• _ACTION ITEM_
Word for word, output every line of the material below, minus pictures.

····················

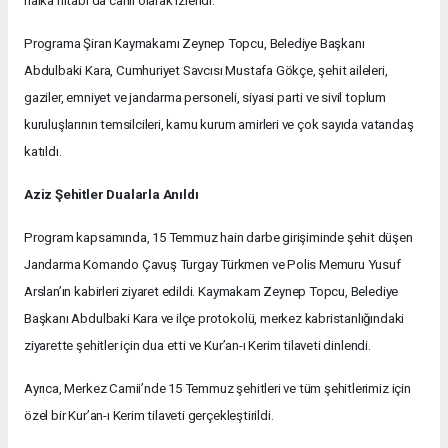
halka hitabı da canlı olarak izlendi.
Programa Şiran Kaymakamı Zeynep Topcu, Belediye Başkanı
Abdulbaki Kara, Cumhuriyet Savcısı Mustafa Gökçe, şehit aileleri,
gaziler, emniyet ve jandarma personeli, siyasi parti ve sivil toplum
kuruluşlarının temsilcileri, kamu kurum amirleri ve çok sayıda vatandaş
katıldı.
Aziz Şehitler Dualarla Anıldı
Program kapsamında, 15 Temmuz hain darbe girişiminde şehit düşen
Jandarma Komando Çavuş Turgay Türkmen ve Polis Memuru Yusuf
Arslan’ın kabirleri ziyaret edildi. Kaymakam Zeynep Topcu, Belediye
Başkanı Abdulbaki Kara ve ilçe protokolü, merkez kabristanlığındaki
ziyarette şehitler için dua etti ve Kur’an-ı Kerim tilaveti dinlendi.
Ayrıca, Merkez Camii’nde 15 Temmuz şehitleri ve tüm şehitlerimiz için
özel bir Kur’an-ı Kerim tilaveti gerçekleştirildi.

····················

• _EXPECTED OUTPUT_
halka hitabı da canlı olarak izlendi.
Programa Şiran Kaymakamı Zeynep Topcu, Belediye Başkanı
Abdulbaki Kara, Cumhuriyet Savcısı Mustafa Gökçe, şehit aileleri,
gaziler, emniyet ve jandarma personeli, siyasi parti ve sivil toplum
kuruluşlarının temsilcileri, kamu kurum amirleri ve çok sayıda vatandaş
katıldı.
Aziz Şehitler Dualarla Anıldı
Program kapsamında, 15 Temmuz hain darbe girişiminde şehit düşen
Jandarma Komando Çavuş Turgay Türkmen ve Polis Memuru Yusuf
Arslan’ın kabirleri ziyaret edildi. Kaymakam Zeynep Topcu, Belediye
Başkanı Abdulbaki Kara ve ilçe protokolü, merkez kabristanlığındaki
ziyarette şehitler için dua etti ve Kur’an-ı Kerim tilaveti dinlendi.
Ayrıca, Merkez Camii’nde 15 Temmuz şehitleri ve tüm şehitlerimiz için
özel bir Kur’an-ı Kerim tilaveti gerçekleştirildi.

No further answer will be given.